When sperm production is impaired because of damage to the sperm-producing areas of the testicle, drug treatment has been of little use. In extremely rare instances when sperm production is impaired because of a pituitary gland problem, the use of human chorionic gonadotropin or human pituitary gonadotropin has been helpful. When infections hamper sperm production, block the transport of sperm, or damage or kill the sperm, treatment of the infection often restores fertility. This is particularly true of sexually transmitted diseases, and both partners must be treated.

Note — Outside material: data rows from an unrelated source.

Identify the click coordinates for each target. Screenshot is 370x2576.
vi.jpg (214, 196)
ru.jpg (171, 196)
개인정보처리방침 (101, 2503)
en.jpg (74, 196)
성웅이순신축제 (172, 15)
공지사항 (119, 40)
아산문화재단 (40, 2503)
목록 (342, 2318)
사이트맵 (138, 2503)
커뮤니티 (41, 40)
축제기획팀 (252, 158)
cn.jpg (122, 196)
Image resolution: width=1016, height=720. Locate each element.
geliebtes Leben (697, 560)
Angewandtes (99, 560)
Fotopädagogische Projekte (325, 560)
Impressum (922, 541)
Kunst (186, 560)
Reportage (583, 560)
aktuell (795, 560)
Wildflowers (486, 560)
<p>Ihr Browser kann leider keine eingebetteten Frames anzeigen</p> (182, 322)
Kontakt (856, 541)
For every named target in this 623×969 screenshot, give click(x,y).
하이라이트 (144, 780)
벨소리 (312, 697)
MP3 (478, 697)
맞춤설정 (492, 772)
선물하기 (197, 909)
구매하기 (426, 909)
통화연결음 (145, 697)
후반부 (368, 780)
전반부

In the woman, treatment also depends on the results of the examination and tests. Treating any infection or underlying illness is, as usual, the first step. If the fertility problem is related to anovulation (failure to release an egg), your physician can attempt to bring about ovulation. Generally, clomiphene citrate, human menopausal gonadotropins, or gonadotropin-releasing hormones with or without human chorionic gonadotropin are administered. Occasionally, an ovarian operation is necessary to bring about ovulation.
Blockages, tumors, or other problems in the fallopian tubes usually are repaired surgically. Microsurgical techniques permit delicate operations on the fallopian tubes. Not all fallopian tube damage can be repaired surgically, however.

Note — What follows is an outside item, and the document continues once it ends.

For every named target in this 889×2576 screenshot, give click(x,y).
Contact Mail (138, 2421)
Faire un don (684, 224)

Endometriosis can be treated with medications, including oral contraceptives taken in low doses. Sometimes surgical removal of the endometrial tissue is necessary. Correction of endometriosis can improve fertility.
When a couple remains infertile despite treatment of the cause, when the cause is determined but cannot be treated, or when the cause cannot be determined, pregnancy is often still possible. The techniques used involve artificially fertilizing an egg from the woman with sperm from the partner or from another man. The fertilization can take place inside the woman’s body or outside the body, in which case the fertilized egg is then transferred to inside the body (embryo transfers). The term test—tube babies actually is inaccurate because the baby is developed within the mother; only fertilization and the very earliest development of the fertilized egg (embryo) take place in a test tube. The correct term is in vitro fertilization. It does, however, require a surgical procedure, and it is costly and difficult.

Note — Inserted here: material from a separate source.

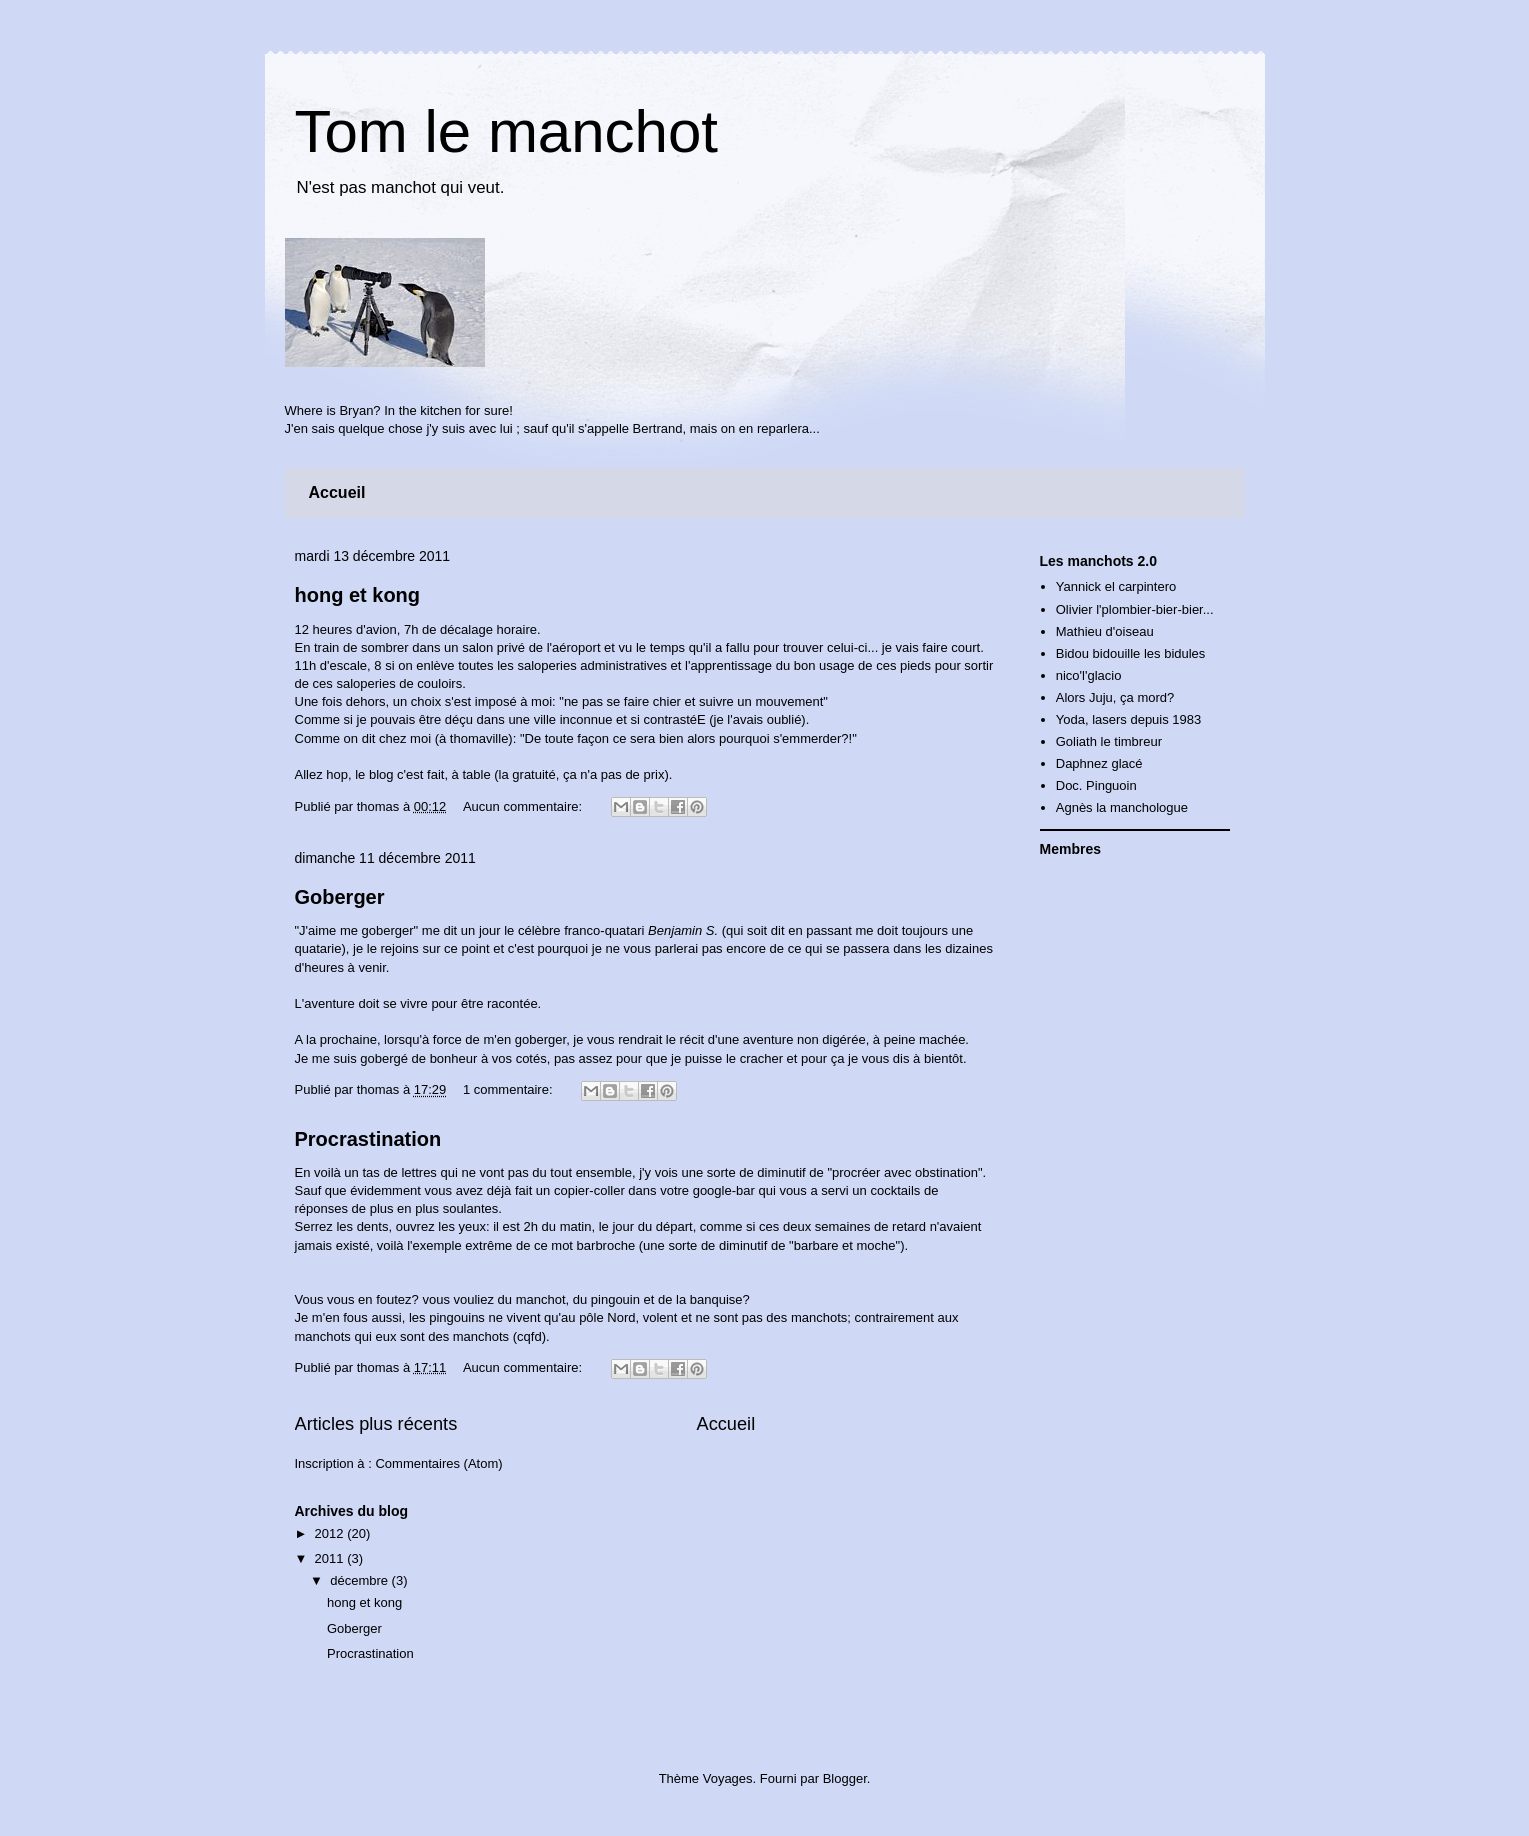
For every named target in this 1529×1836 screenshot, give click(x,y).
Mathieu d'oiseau (1105, 631)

With in vitro fertilization, eggs are removed from the woman’s ovary—with laparoscopy or with ultrasonography to locate the follicle in the ovary so that a needle can be inserted into the follicle for retrieval of the eggs. Semen is obtained from the male partner or from a donor. Attempts are then made to fertilize an egg with a sperm in a laboratory under optimal conditions. If fertilization occurs, the embryo is transferred to the uterus of the woman (embryo transfer). The technique achieves pregnancy in about one of five or six cases.
The partner’s semen is used for artificial insemination if it contains healthy sperm. The semen is collected, and the physician places it directly into the woman’s uterus at the time of ovulation. In other words, the more variable transit of the semen after sexual intercourse is not relied on; instead, to reduce the element of chance, it is placed where fertilization is most likely to occur. With a slightly different technique, called gamete intrafallopian transfer, sperms taken from the partner and eggs from the woman are placed directly in the fallopian tube. This also is done with laparoscopy. The intent is to encourage fertilization to occur "naturally" within the woman. As with in vitro fertilization, the success of this procedure is by no means ensured.